The last thing I remember is the number six. Seconds later, my body convulses for two minutes in the disguise of a seizure. My blood pressure is so low that if I stand, I will faint again; my heart rate is at 35bpm. I have no idea where I am.
What happened is now obscured in a haze, as if struggling to remember a nightmare. I was participating in a clinical trial for a new drug (details withheld to preserve the anonymity of the researchers). To be clear: the emergency ward doctors and the neuropsychologist all saw no correlation between the trial drug and my episode, which turned out to be a “vasovagal syncope”.
In layman’s terms, my heart rate and blood pressure dropped suddenly because of a combination of underlying stress and a centimetre-deep abdominal injection, which caused me to faint. This is not the first time this has happened: when I was eight, I was straining on the toilet, fainted and, when I came to, threw up in the toilet.
Vasovagal syncopes are relatively common, and are a known cause of fainting in people prone to needle-phobia. The complex relationship between psychology and physiology means they manifest differently from person to person. For the most part, they are benign.

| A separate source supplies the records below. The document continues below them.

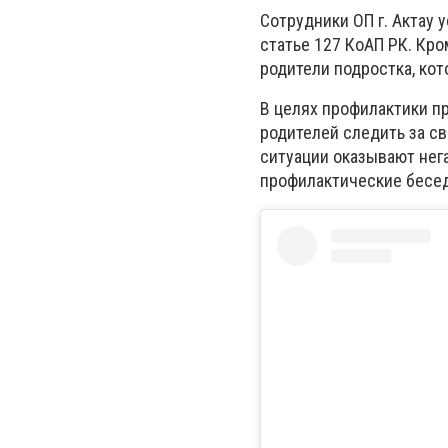
Сотрудники ОП г. Актау 
статье 127 КоАП РК. Кр
родители подростка, ко
В целях профилактики п
родителей следить за св
ситуации оказывают нег
профилактические бесед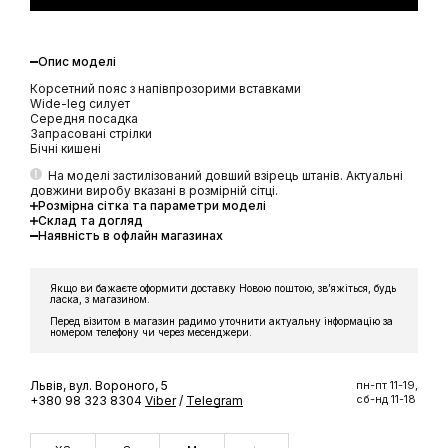
Опис моделі
Корсетний пояс з напівпрозорими вставками
Wide-leg силует
Середня посадка
Запрасовані стрілки
Бічні кишені
На моделі застилізований довший взірець штанів. Актуальні
довжини виробу вказані в розмірній сітці.
Розмірна сітка та параметри моделі
Склад та догляд
Наявність в офлайн магазинах
Якщо ви бажаєте оформити доставку Новою поштою, звʼяжіться, будь
ласка, з магазином.
Перед візитом в магазин радимо уточнити актуальну інформацію за
номером телефону чи через месенджери.
Львів, вул. Вороного, 5
пн-пт 11-19,
сб-нд 11-18
+380 98 323 8304
Viber
/
Telegram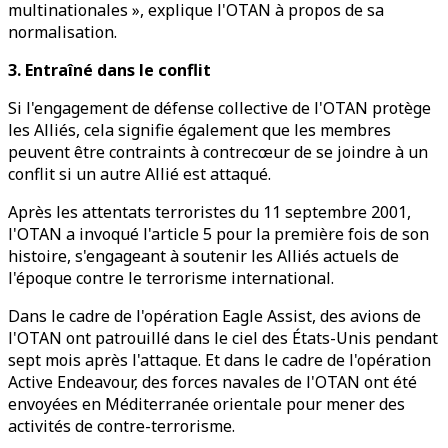
multinationales », explique l'OTAN à propos de sa
normalisation.
3. Entraîné dans le conflit
Si l'engagement de défense collective de l'OTAN protège
les Alliés, cela signifie également que les membres
peuvent être contraints à contrecœur de se joindre à un
conflit si un autre Allié est attaqué.
Après les attentats terroristes du 11 septembre 2001,
l'OTAN a invoqué l'article 5 pour la première fois de son
histoire, s'engageant à soutenir les Alliés actuels de
l'époque contre le terrorisme international.
Dans le cadre de l'opération Eagle Assist, des avions de
l'OTAN ont patrouillé dans le ciel des États-Unis pendant
sept mois après l'attaque. Et dans le cadre de l'opération
Active Endeavour, des forces navales de l'OTAN ont été
envoyées en Méditerranée orientale pour mener des
activités de contre-terrorisme.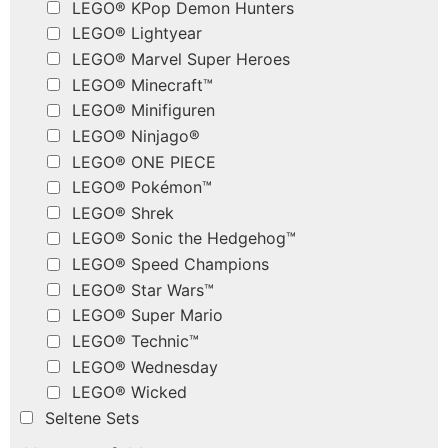
LEGO® KPop Demon Hunters
LEGO® Lightyear
LEGO® Marvel Super Heroes
LEGO® Minecraft™
LEGO® Minifiguren
LEGO® Ninjago®
LEGO® ONE PIECE
LEGO® Pokémon™
LEGO® Shrek
LEGO® Sonic the Hedgehog™
LEGO® Speed Champions
LEGO® Star Wars™
LEGO® Super Mario
LEGO® Technic™
LEGO® Wednesday
LEGO® Wicked
Seltene Sets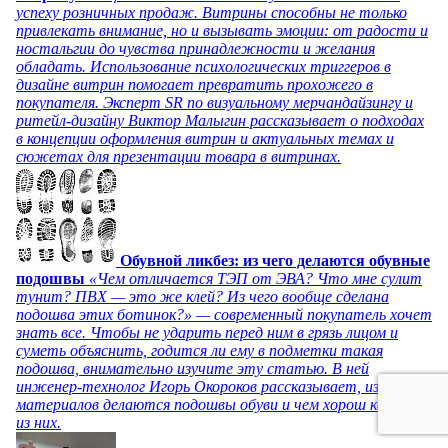
успеху розничных продаж. Витрины способны не только
привлекать внимание, но и вызывать эмоции: от радости и
ностальгии до чувства принадлежности и желания
обладать. Использование психологических триггеров в
дизайне витрин помогает превратить прохожего в
покупателя. Эксперт SR по визуальному мерчандайзингу и
ритейл-дизайну Виктор Малыгин рассказывает о подходах
в концепции оформления витрин и актуальных темах и
сюжетах для презентации товара в витринах.
Обувной ликбез: из чего делаются обувные
подошвы
«Чем отличается ТЭП от ЭВА? Что мне сулит
тунит? ПВХ — это же клей? Из чего вообще сделана
подошва этих ботинок?» — современный покупатель хочет
знать все. Чтобы не ударить перед ним в грязь лицом и
суметь объяснить, годится ли ему в подметки такая
подошва, внимательно изучите эту статью. В ней
инженер-технолог Игорь Окороков рассказывает, из каких
материалов делаются подошвы обуви и чем хорош каждый
из них.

Not knowing that is terrifying. I am wrapped in blankets, rapidly breathing, with my voice threatening a low moan every second I am alone. I can barely crunch down on a Tim Tam. I shiver. Organised conscious thought? Impossible – only a jittery feeling rocketing towards the thought how long do I have to live? Am I okay with falling into incomprehensible eternal darkness?
The ambulance is called. I collect myself a little, enough to joke with the nurses staffing the Royal Prince Alfred emergency ward. I smile at the older and frailer patients. The paramedics slot me next to a woman who is in and out of hospital for threatened heart attacks. My left arm is hooked up with a large-gauge needle, which itches incessantly.
They say hospital is boring. It took six hours to receive a blood test and CT scan. But hospital does not only bore you, it makes you ignorant. No matter how good the bedside manner of the doctors and nurses, it remains deeply alienating. Medical professionals whisk in, insert stuff, test stuff, say stuff, and leave. You never know when the next one will arrive until they do. Three radiology assistants appear, wheel me to the CT scanner, and irradiate my brain. I squeeze my eyes shut and confusedly think I can see the X-rays.
I am reminded of what Horkheimer and Adorno say about hospitals. They provide such great benefit yet contain such great horror. The hospital, more and more in the form of big business, presses life itself to its service. The funding is low, the staff overworked, the patients bored, ignorant, and frustrated. Efficiency, the politician alleges on talkback radio, is maximised.